Le Parlement européen et les parlements nationaux en pourparlers
Pendant ce temps, le Parlement européen et les parlements nationaux préparent activement des projets pour formaliser la façon dont ils vont interagir maintenant que le traité de Lisbonne est en vigueur. Le 12 décembre, dans le cadre d’une conférence, une rencontre extraordinaire des parlementaires européens aura lieu à Stockholm pour discuter des détails de la coopération entre Parlement européen et parlements nationaux.
Les règles de procédure du Parlement européen seront amendées afin de prendre en compte les résultats de cette rencontre.

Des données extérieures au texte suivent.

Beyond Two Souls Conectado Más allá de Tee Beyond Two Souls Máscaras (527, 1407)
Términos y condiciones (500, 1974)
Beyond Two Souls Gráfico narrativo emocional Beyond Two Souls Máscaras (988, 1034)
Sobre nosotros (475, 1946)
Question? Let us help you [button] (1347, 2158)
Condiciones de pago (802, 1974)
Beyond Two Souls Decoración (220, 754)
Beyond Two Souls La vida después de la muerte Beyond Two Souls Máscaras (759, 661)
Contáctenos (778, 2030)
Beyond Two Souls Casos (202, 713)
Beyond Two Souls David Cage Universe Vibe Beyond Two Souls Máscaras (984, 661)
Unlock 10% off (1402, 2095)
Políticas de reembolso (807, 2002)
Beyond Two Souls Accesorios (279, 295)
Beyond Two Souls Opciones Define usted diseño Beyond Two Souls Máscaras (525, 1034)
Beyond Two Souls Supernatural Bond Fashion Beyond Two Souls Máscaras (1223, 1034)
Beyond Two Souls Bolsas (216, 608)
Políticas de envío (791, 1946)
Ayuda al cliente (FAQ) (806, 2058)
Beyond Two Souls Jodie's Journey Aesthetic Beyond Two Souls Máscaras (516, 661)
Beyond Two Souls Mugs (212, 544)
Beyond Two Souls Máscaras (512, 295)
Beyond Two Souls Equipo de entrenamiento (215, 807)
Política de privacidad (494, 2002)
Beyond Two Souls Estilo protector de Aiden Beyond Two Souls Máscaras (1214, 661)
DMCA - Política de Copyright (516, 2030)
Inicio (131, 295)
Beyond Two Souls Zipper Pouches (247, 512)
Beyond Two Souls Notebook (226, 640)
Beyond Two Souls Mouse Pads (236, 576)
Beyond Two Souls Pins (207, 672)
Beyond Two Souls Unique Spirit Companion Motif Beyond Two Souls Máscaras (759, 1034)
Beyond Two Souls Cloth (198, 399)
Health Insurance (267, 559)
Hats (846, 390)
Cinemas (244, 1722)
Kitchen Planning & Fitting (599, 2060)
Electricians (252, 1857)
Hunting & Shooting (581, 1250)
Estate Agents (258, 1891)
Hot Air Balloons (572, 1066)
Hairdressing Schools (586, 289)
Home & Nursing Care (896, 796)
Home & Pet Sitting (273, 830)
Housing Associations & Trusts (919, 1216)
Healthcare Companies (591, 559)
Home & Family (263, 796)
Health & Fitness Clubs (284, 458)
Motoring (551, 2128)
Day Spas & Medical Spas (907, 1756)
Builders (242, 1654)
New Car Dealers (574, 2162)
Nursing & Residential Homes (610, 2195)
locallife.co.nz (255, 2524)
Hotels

Les fondations de cette réunion se décideront lors d’une réunion des secrétaires généraux du Parlement européen et des parlements nationaux à Bruxelles lundi prochain (7 décembre).
Il s’agit d’un territoire tout à fait nouveau, de nouvelles procédures et mécanismes sont donc nécessaires, a conclu la source.
Mesures pratiques pour une coopération plus fluide
A côté de ces engagements, la lettre de M. Barroso énumère un certain nombre d’aspects pratiques par lesquels la Commission souhaite développer le flux d’informations avec les chambres nationales :
- La Commission enverra tous ses documents de consultation et propositions de loi aux parlements nationaux par voie électronique, au moment de leur transmission au Parlement européen et/ou au Conseil
- Les propositions de lois qui tombent dans le champ du principe de subsidiarité, par exemple les propositions qui sont sujettes à la compétence partagée, seront accompagnées d’une lettre de saisine qui citera explicitement la procédure mentionnée par le Protocole numéro 2 du traité et spécifiera la date limite correspondante
- A chaque fin de semaine, la Commission enverra un rappel des documents qui ont été envoyés à chaque parlement national dans le cours de la semaine précédente. Si le fait qu’un parlement n’ait pas reçu le document a un impact sur la date limite mentionnée dans le Protocole numéro 2, la Commission fixera une nouvelle date limite sur une base ad hoc, prenant en compte le délai respectif, et informant le parlement national en fonction. Les autres parlements nationaux devront respecter la date limite d’origine
- Dans le but de prendre en compte les vacances d’été des parlements nationaux, la Commission considère que le mois d’août ne sera pas pris en compte lorsque seront déterminées ces dates limites
- La Commission invite les parlements nationaux à faire une distinction claire entre les aspects subsidiaires et les commentaires sur la substance de la proposition, et d’être le plus précis possibles sur leur évaluation de la conformité de la proposition avec le principe de subsidiarité.